Di dalam sebuah kamar ukuran 2×1 meter di Johar Baru, Jakarta Pusat (Jakpus), seseorang tidur meringkuk dengan nyaman.
Orang-orang boleh menyebutnya “kos peti mati yang tidak manusiawi”. Tapi bagi para perantau di pusat Ibu Kota Jakarta, kos yang hanya cukup untuk berbaring lurus itu sudah cukup nyaman.
Sebab, bagi para perantau, indikator nyaman sebuah indekos bukan lagi soal fasilitas, seberapa bersih, maupun seberapa luas. Tapi harga murah.
Kos peti meti di Johar Baru, Jakarta Pusat itu sempat viral pada 2019 silam. Mengetahui keberadaannya, Pemerintah Kota Jakarta Pusat (Pemkot Jakpus) langsung menyegelnya. Alasannya: tidak berizin dan tidak manusiawi.

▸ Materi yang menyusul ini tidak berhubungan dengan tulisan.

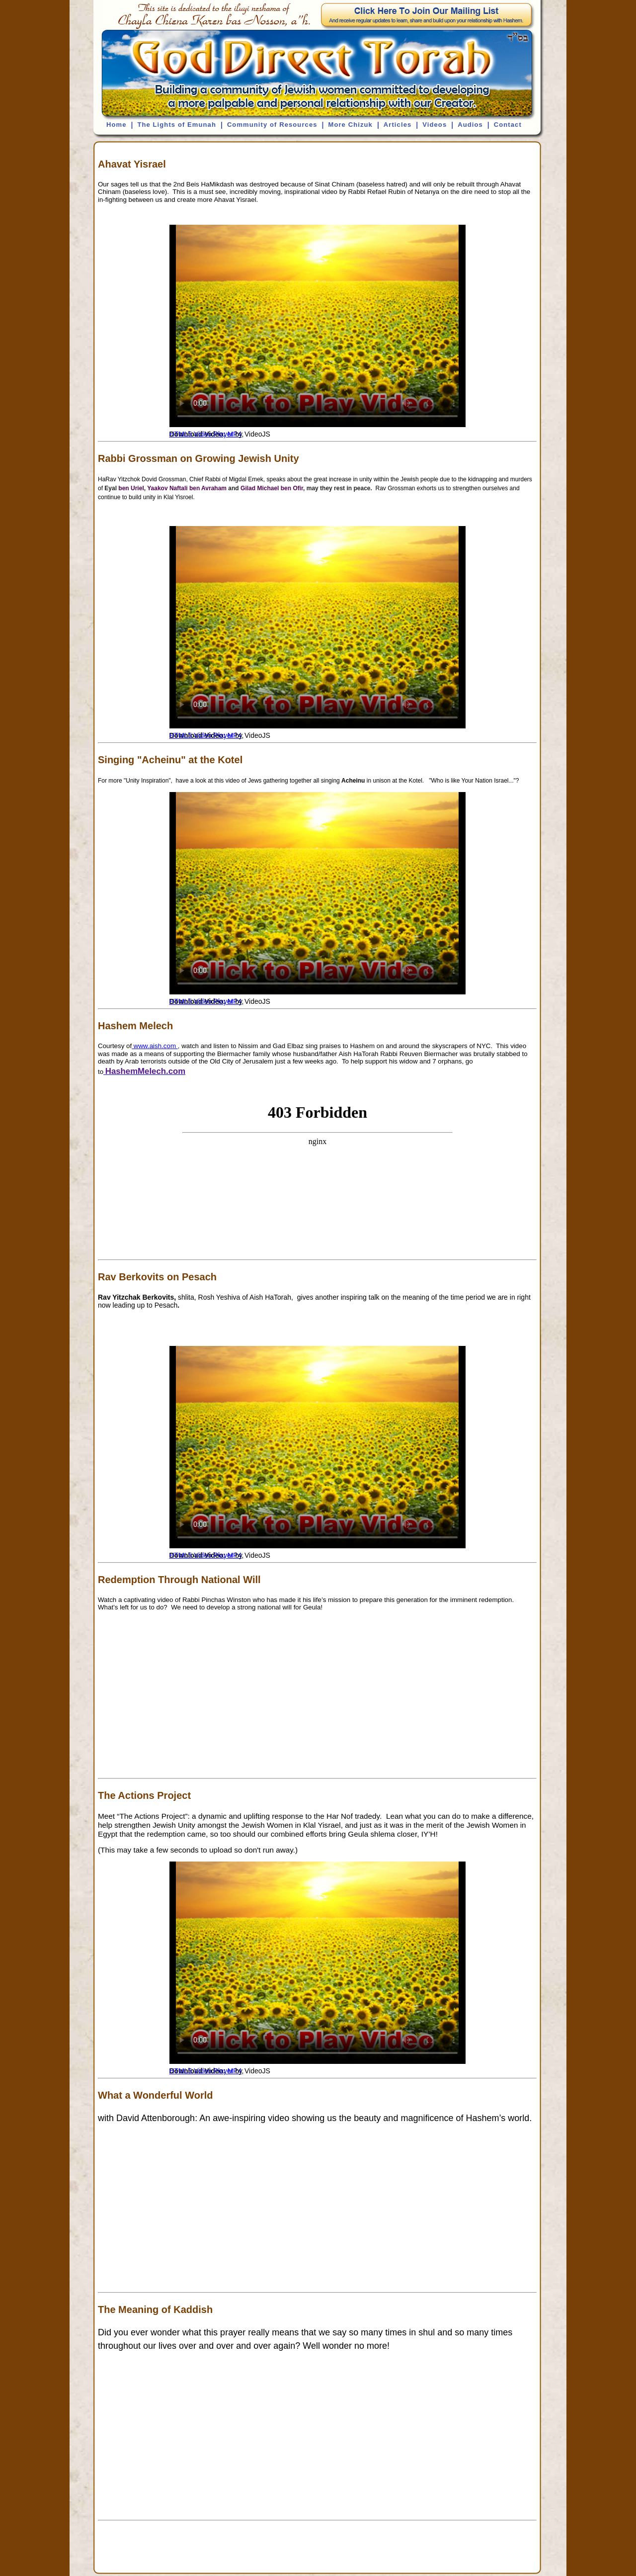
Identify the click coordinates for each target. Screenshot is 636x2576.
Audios (470, 124)
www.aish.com (155, 1046)
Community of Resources (272, 124)
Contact (508, 124)
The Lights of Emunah (176, 124)
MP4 (235, 434)
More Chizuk (350, 124)
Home (116, 124)
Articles (398, 124)
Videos (434, 124)
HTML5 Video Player (201, 434)
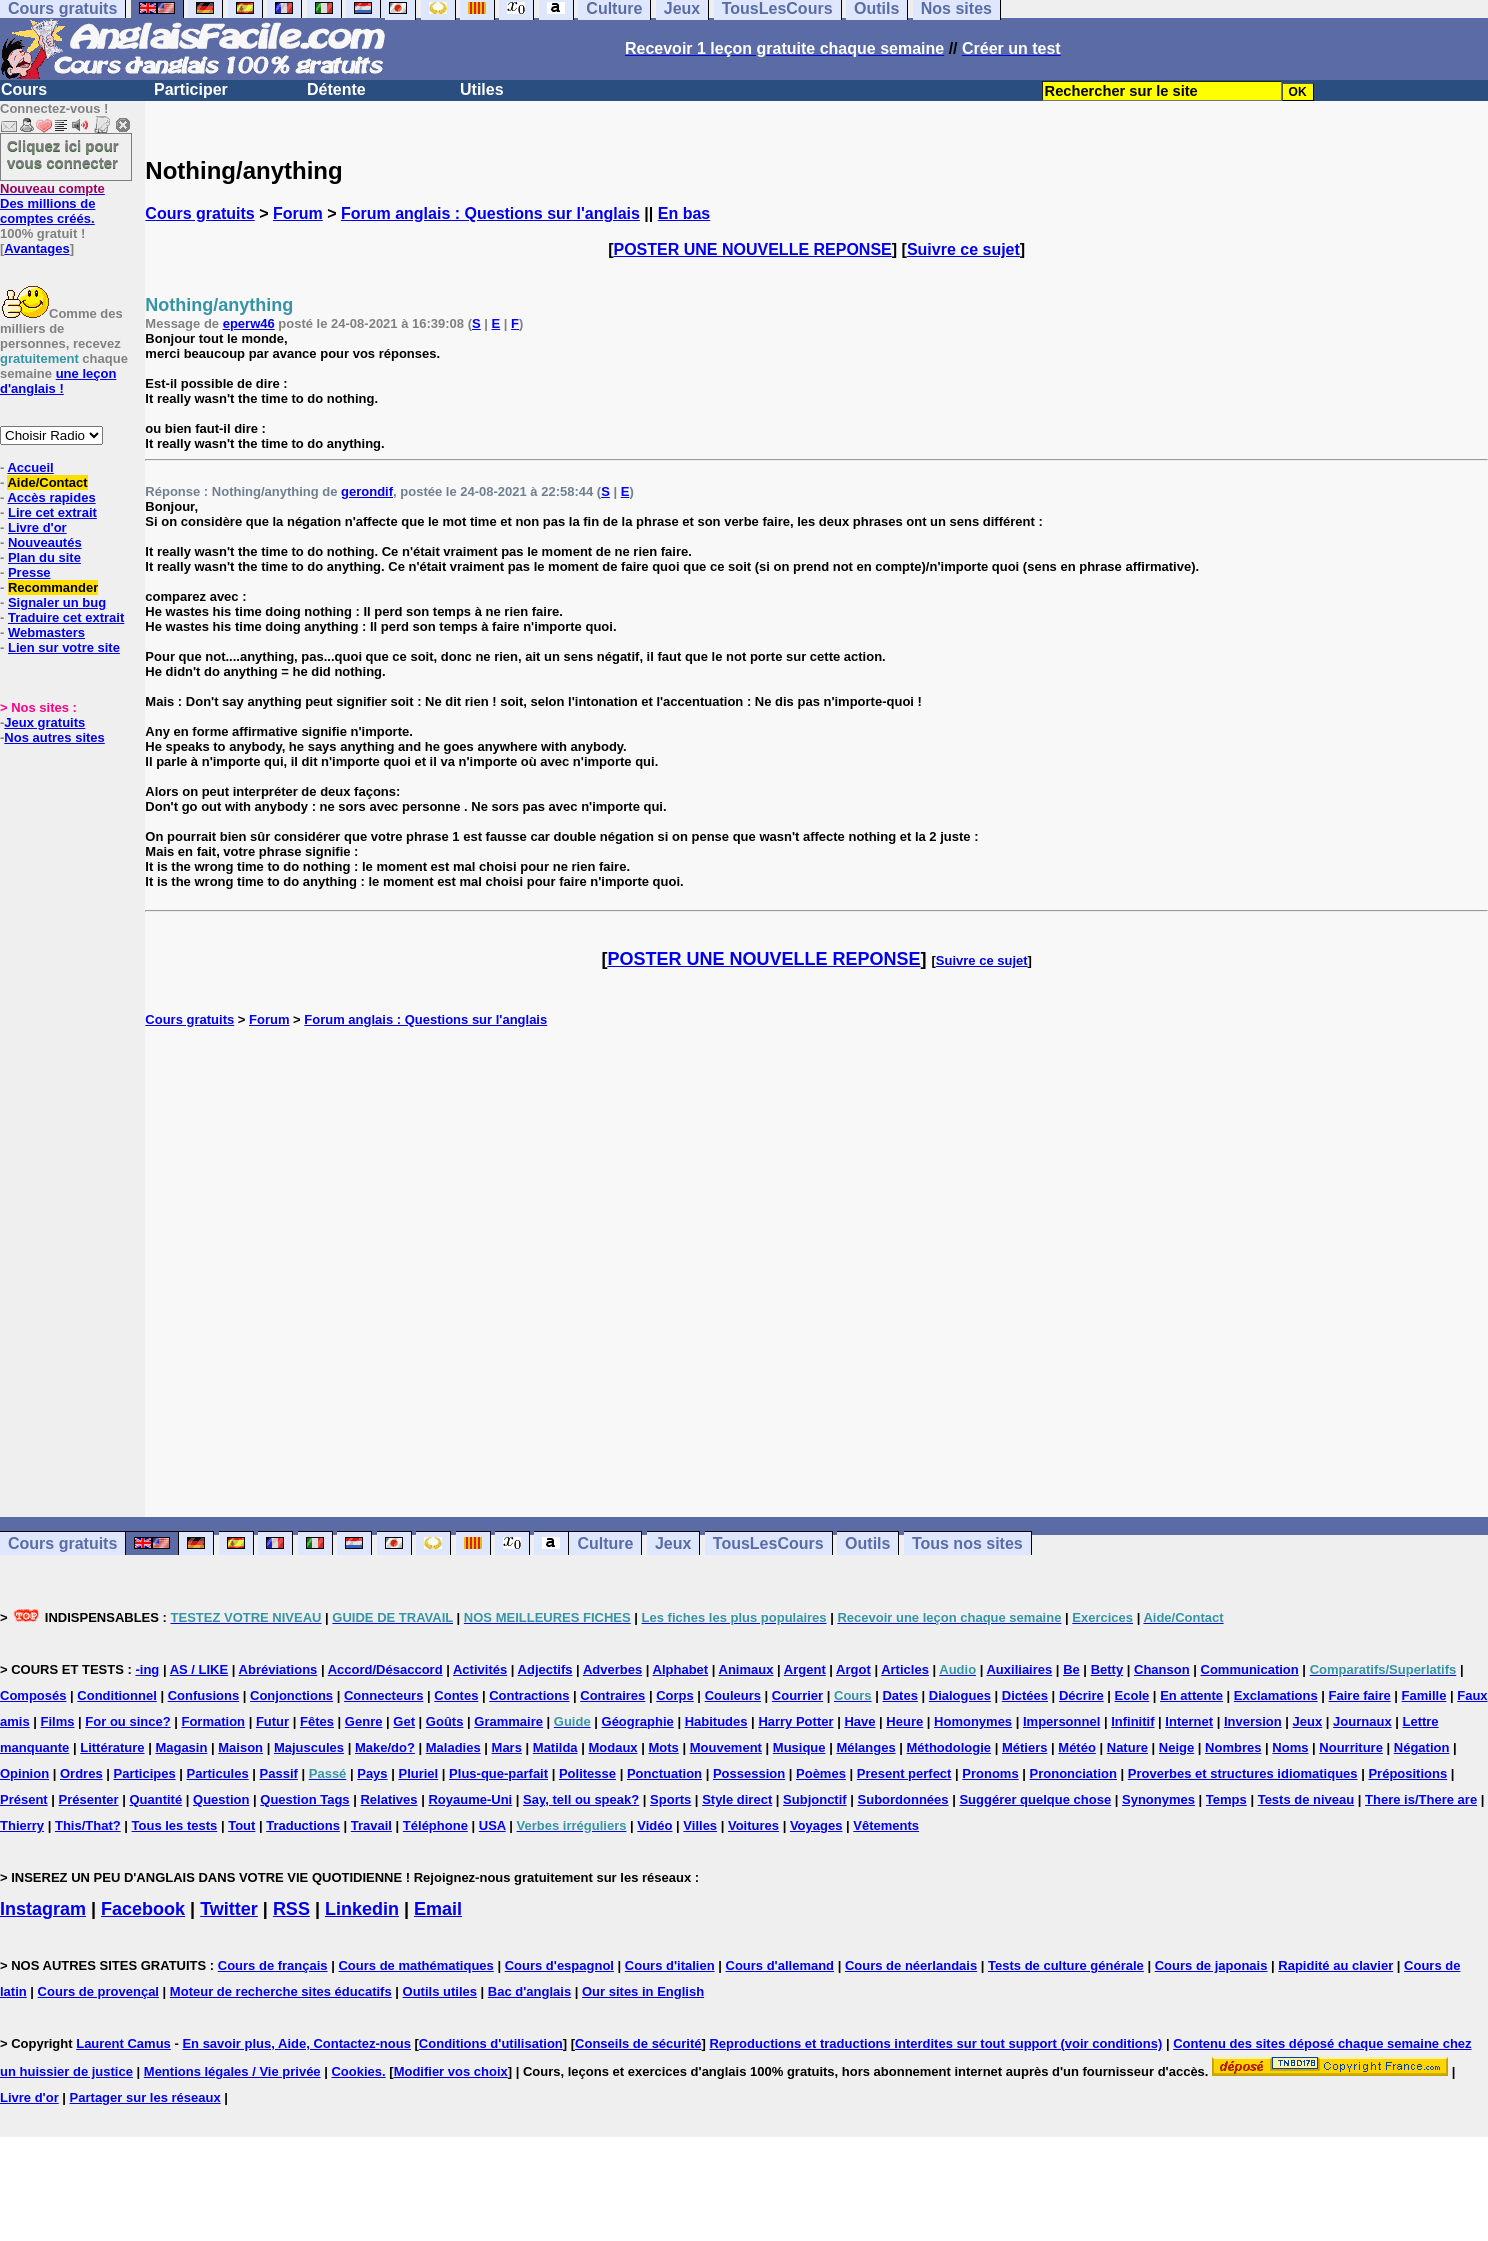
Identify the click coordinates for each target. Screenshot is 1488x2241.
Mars (507, 1747)
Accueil (30, 467)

Padahal bagi para beberapa penghuni, yang akhirnya terpaksa hengkang dari kos tersebut, kos peti mati itu sudah sangat manusiawi. Bisa ngekos di harga Rp400 ribu di tengah harga-harga mahal kos-kos di Jakarta Pusat.
Rumah 2×3 meter untuk tinggal 13 orang
Kehidupan di Johar Baru memang cukup mencolok. Pasalnya, di dekat Istana Negara dan pusat Ibu Kota yang gemerlap, terpampang sebuah permukiman padat nan kumuh. Terutama di Kelurahan Tanah Tinggi.
Kos peti mati hanyalah satu ironi saja yang kasat mata. Jika masuk lebih dalam ke gang-gang sempit Johar Baru, ada sangat banyak pemandangan serupa kos peti mati.
Misalnya rumah Nenek Hasna di Kelurahan Tanah Tinggi yang viral pada penghujung 2024 lalu. Nenek 62 tahun itu tinggal di sebuah rumah berukuran 2×3 meter bersama 13 orang (terdiri dari anak, mantu, dan cucu).
Untuk tidur, Hasna biasanya akan bergantian dengan 13 keluarganya tersebut. Jika cucu-cucunya tidur malam, maka Hasna akan tidur pagi. Tidurnya pun sekadarnya: asal meringkuk di sudut-sudut rumah.
Syukur. Viralnya kisah Hasna mendapat atensi dari Menteri Perumahan dan Kawasan Permukiman (PKP), Maruarar Sirait. Dia lantas memberikan bantuan rumah baru yang lebih layak.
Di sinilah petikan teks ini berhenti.